The ALPS approach removes the need to produce cutting dies for the production of clothes. It aims at a machine vision-based cutting system capable of instantly producing different pieces by a simple design and transfer procedure.

Vision guidance greatly reduces positioning requirements for deformable fabrics of variable thread thickness. ALPS will demonstrate the capability of machine vision to cope with fabric deformation, thread thickness and lace positioning and guide the laser beam while controlling laser parameters. This will extend the current machine market to a new breed of machines for flexible and individualised manufacturing. Textile industry as the user will have the opportunity to adopt laser cutting for deformable decorated fabrics at virtually no extra cost. Increased productivity, improved production rate and enhanced quality control are accompanied by waste reduction and the ability to offer individualised products at competitive cost, even at a batch size of one.

Achievement

For SIMPAUPRO, the Laser-Based Equipment Assessment (LEA) has already brought enormous success. A machine vision system has been developed, validated, and integrated into a commercial laser robot cell. This system makes a straightforward offline graphical programming of the laser cutting process. During online operation it takes control of the process, aligning CAD models of pieces and the lace to cut and adapt the laser parameters to the local properties of the particular lace cut. A highly efficient user interface has been developed, allowing the user to align the contour with lace image.
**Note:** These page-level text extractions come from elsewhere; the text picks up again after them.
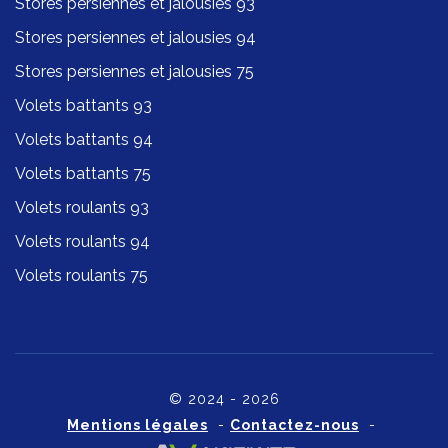
Stores persiennes et jalousies 93
Stores persiennes et jalousies 94
Stores persiennes et jalousies 75
Volets battants 93
Volets battants 94
Volets battants 75
Volets roulants 93
Volets roulants 94
Volets roulants 75
© 2024 - 2026
Mentions légales
-
Contactez-nous
-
On top of that, end-user SELMARK and supplier SIMPAUPRO have consolidated their competitiveness in their respective fields. SELMARK expects to reduce current fabric waste in semiautomatic operations by 55%, thus immensely lowering cost and overall material waste. Also, worker productivity improves by a factor of 2-4. Supplier SIMAUPRO integrates the technology for SELMARK and other textile companies, hence improving the current market by meeting its demands.